Phallus tenuissimus

Scientific classification
- Domain: Eukaryota
- Kingdom: Fungi
- Division: Basidiomycota
- Class: Agaricomycetes
- Order: Phallales
- Family: Phallaceae
- Genus: Phallus
- Species: P. tenuissimus
- Binomial name: Phallus tenuissimus T.H.Li, W.Q.Deng & B.Liu (2005)

= Phallus tenuissimus =

- Genus: Phallus
- Species: tenuissimus
- Authority: T.H.Li, W.Q.Deng & B.Liu (2005)

Stinkhorn fungus from Yunnan, China

Phallus tenuissimus is a species of fungus in the stinkhorn family.
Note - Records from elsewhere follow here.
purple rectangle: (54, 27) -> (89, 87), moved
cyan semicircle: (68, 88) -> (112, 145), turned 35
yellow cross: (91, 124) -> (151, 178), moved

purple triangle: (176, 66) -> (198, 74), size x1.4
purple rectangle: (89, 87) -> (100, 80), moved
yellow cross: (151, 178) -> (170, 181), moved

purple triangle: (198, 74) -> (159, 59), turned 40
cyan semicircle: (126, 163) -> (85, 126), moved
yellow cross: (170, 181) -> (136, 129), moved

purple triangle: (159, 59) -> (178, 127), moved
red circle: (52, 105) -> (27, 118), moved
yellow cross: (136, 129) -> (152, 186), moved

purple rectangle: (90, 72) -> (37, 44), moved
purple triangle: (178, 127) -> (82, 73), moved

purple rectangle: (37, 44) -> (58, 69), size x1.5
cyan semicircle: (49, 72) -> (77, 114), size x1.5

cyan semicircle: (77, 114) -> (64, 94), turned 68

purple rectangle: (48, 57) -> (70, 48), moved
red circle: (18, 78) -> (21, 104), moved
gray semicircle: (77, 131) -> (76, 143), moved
Found in Jingdong Yi Autonomous County in Yunnan, China, it was described as new to science in 2005. Its fruit bodies feature a conical to bell-shaped cap up to 20 mm high by 4–7 mm wide, covered by dark greenish-brown gleba (spore mass). The cap is supported by a slender, cylindrical stipe measuring 50–70 mm long and 2–4 mm thick. Its spores are cylindrical, and measure 3.3–4 by 1.1–1.4 μm. The authors place it in the section Reticulati of genus Phallus on account of its reticulate cap.